EXERCISE AIM:
For the data below, please report each line where the word "perusahaan" is found.

MATERIAL FOR THIS TASK:
━━━━━━━━━━━━━━━━
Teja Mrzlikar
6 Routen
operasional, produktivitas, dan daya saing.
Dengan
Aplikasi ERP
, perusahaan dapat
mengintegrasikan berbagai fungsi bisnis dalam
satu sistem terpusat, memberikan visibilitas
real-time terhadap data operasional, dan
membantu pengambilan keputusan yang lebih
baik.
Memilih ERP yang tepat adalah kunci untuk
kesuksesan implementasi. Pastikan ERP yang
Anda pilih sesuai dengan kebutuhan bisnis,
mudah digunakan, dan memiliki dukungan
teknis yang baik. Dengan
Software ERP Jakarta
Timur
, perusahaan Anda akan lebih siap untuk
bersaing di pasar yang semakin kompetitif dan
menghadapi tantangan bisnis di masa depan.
━━━━━━━━━━━━━━━━
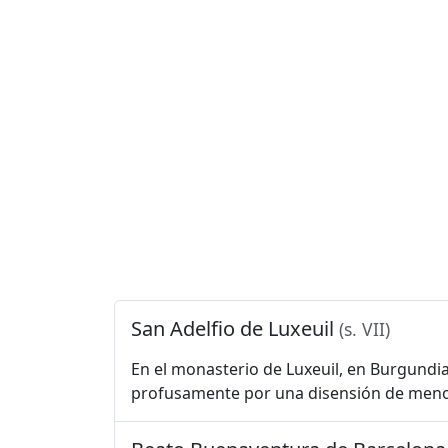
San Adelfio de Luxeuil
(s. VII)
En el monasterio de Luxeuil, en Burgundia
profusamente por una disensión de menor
━━━━━━━━━━━━━━━━
SOLUTION TO THE EXERCISE:
, perusahaan dapat
, perusahaan Anda akan lebih siap untuk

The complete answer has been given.